| Assignment |
A verbatim copy of the records is required, with all pictures left out.

| Provided data |
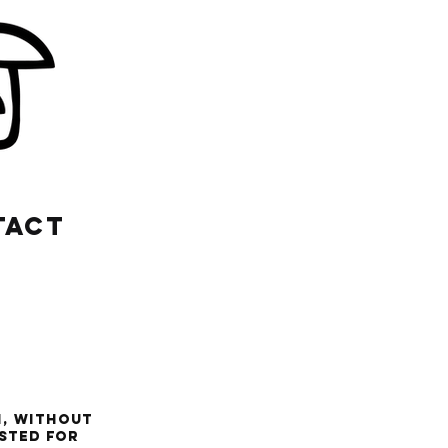
TACT
n, without
ested for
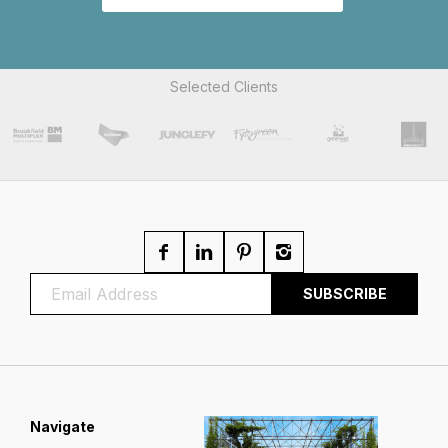
Selected Clients
Navigate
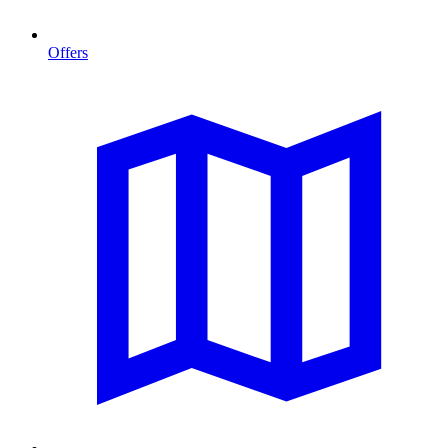
Offers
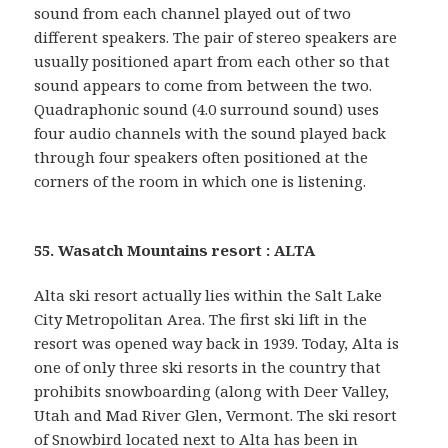
sound from each channel played out of two
different speakers. The pair of stereo speakers are
usually positioned apart from each other so that
sound appears to come from between the two.
Quadraphonic sound (4.0 surround sound) uses
four audio channels with the sound played back
through four speakers often positioned at the
corners of the room in which one is listening.
55. Wasatch Mountains resort : ALTA
Alta ski resort actually lies within the Salt Lake
City Metropolitan Area. The first ski lift in the
resort was opened way back in 1939. Today, Alta is
one of only three ski resorts in the country that
prohibits snowboarding (along with Deer Valley,
Utah and Mad River Glen, Vermont. The ski resort
of Snowbird located next to Alta has been in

| Expected output |
TACT
n, without
ested for
Selected Clients
Navigate
Offers
sound from each channel played out of two
different speakers. The pair of stereo speakers are
usually positioned apart from each other so that
sound appears to come from between the two.
Quadraphonic sound (4.0 surround sound) uses
four audio channels with the sound played back
through four speakers often positioned at the
corners of the room in which one is listening.
55. Wasatch Mountains resort : ALTA
Alta ski resort actually lies within the Salt Lake
City Metropolitan Area. The first ski lift in the
resort was opened way back in 1939. Today, Alta is
one of only three ski resorts in the country that
prohibits snowboarding (along with Deer Valley,
Utah and Mad River Glen, Vermont. The ski resort
of Snowbird located next to Alta has been in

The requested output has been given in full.